Abstract

Commercial cultivars of garlic are sterile, and therefore efficient breeding of this crop is impossible. Recent restoration of garlic fertility has opened new options for seed production and hybridization. Transcriptome catalogs were employed as a basis for garlic genetic studies, and in 2020 the huge genome of garlic was fully sequenced. We provide conjoint genomic and transcriptome analysis of the regulatory network in flowering garlic genotypes. The genome analysis revealed phosphatidylethanolamine-binding proteins (PEBP) and LEAFY (LFY) genes that were not found at the transcriptome level.

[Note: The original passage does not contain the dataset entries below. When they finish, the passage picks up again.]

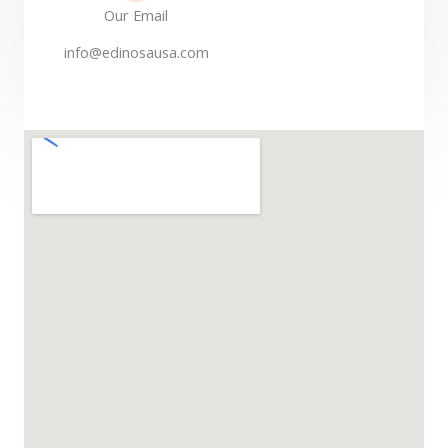
Our Email
info@edinosausa.com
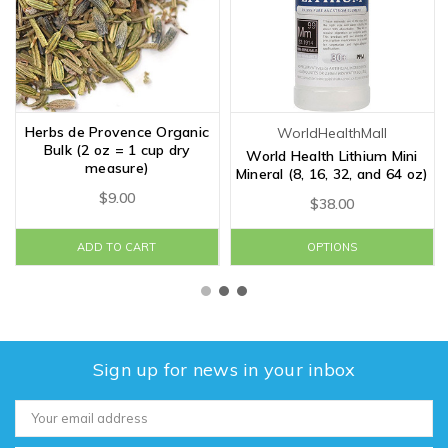
Herbs de Provence Organic
WorldHealthMall
Bulk (2 oz = 1 cup dry
World Health Lithium Mini
measure)
Mineral (8, 16, 32, and 64 oz)
$9.00
$38.00
ADD TO CART
OPTIONS
Sign up for news in your inbox
Email
Address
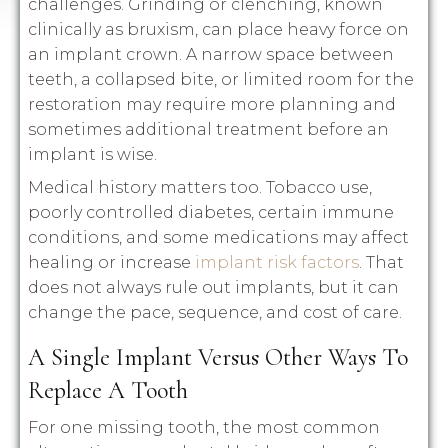
challenges. Grinding or clenching, known
clinically as bruxism, can place heavy force on
an implant crown. A narrow space between
teeth, a collapsed bite, or limited room for the
restoration may require more planning and
sometimes additional treatment before an
implant is wise.
Medical history matters too. Tobacco use,
poorly controlled diabetes, certain immune
conditions, and some medications may affect
healing or increase
implant risk factors
. That
does not always rule out implants, but it can
change the pace, sequence, and cost of care.
A Single Implant Versus Other Ways To
Replace A Tooth
For one missing tooth, the most common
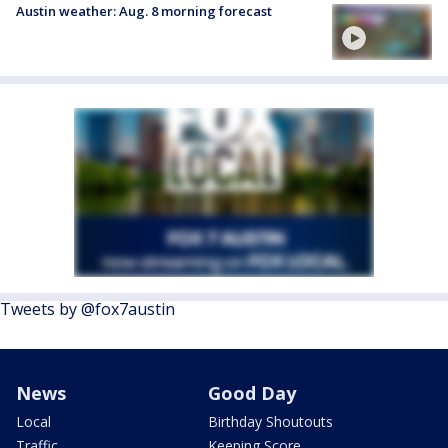
Austin weather: Aug. 8 morning forecast
Tweets by @fox7austin
News
Good Day
Local
Birthday Shoutouts
Traffic
Keeping Score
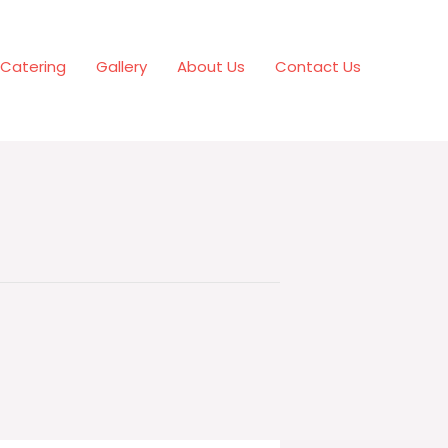
Catering
Gallery
About Us
Contact Us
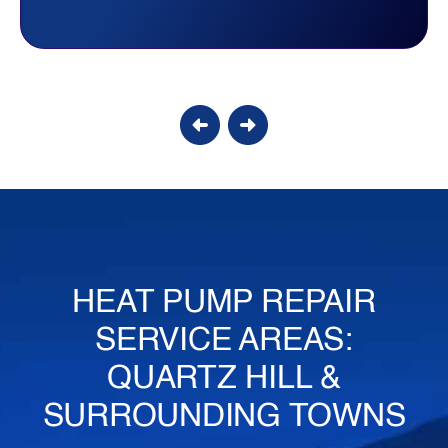
Candy S.
HEAT PUMP REPAIR
SERVICE AREAS:
QUARTZ HILL &
SURROUNDING TOWNS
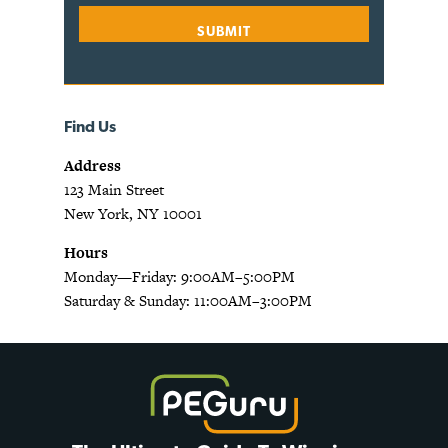
Find Us
Address
123 Main Street
New York, NY 10001
Hours
Monday—Friday: 9:00AM–5:00PM
Saturday & Sunday: 11:00AM–3:00PM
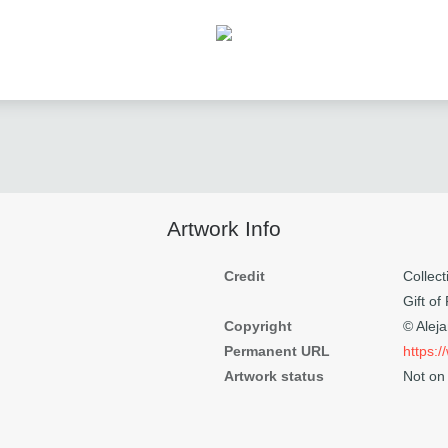
Artwork Info
Credit
Colle
Gift of
Copyright
© Alej
Permanent URL
https:
Artwork status
Not on 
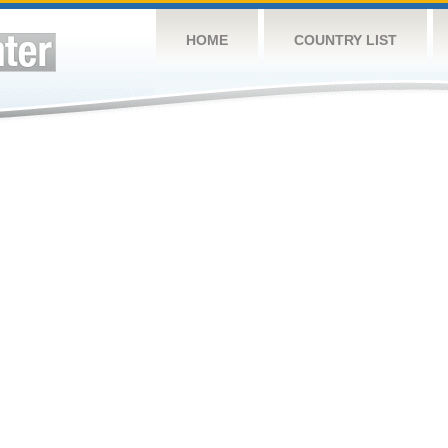
HOME
COUNTRY LIST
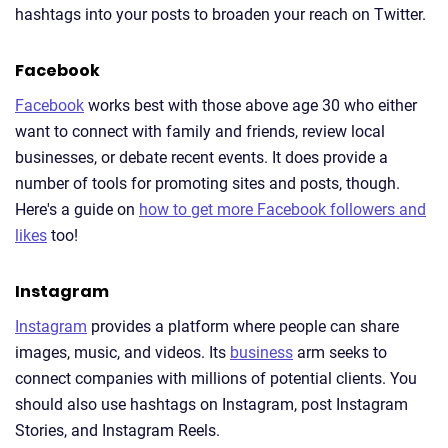
hashtags into your posts to broaden your reach on Twitter.
Facebook
Facebook
works best with those above age 30 who either
want to connect with family and friends, review local
businesses, or debate recent events. It does provide a
number of tools for promoting sites and posts, though.
Here's a guide on
how to get more Facebook followers and
likes
too!
Instagram
Instagram
provides a platform where people can share
images, music, and videos. Its
business
arm seeks to
connect companies with millions of potential clients. You
should also use hashtags on Instagram, post Instagram
Stories, and Instagram Reels.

Functions of TFL-like genes were reduced and replaced by FT-like homologs, whereas homologs of MFT-like genes were not found. The discovery of three sequences of LFY-like genes in the garlic genome and confirmation of their alternative splicing suggest their role in garlic florogenesis. It is not yet clear whether AsLFY1 acts alone as the "pioneer transcription factor" or AsLFY2 also provides these functions. The presence of several orthologs of flowering genes that differ in their expression and co-expression network advocates ongoing evolution in the garlic genome and diversification of gene functions. We propose that the process of fertility deprivation in garlic cultivars is based on the loss of transcriptional functions of the specific genes.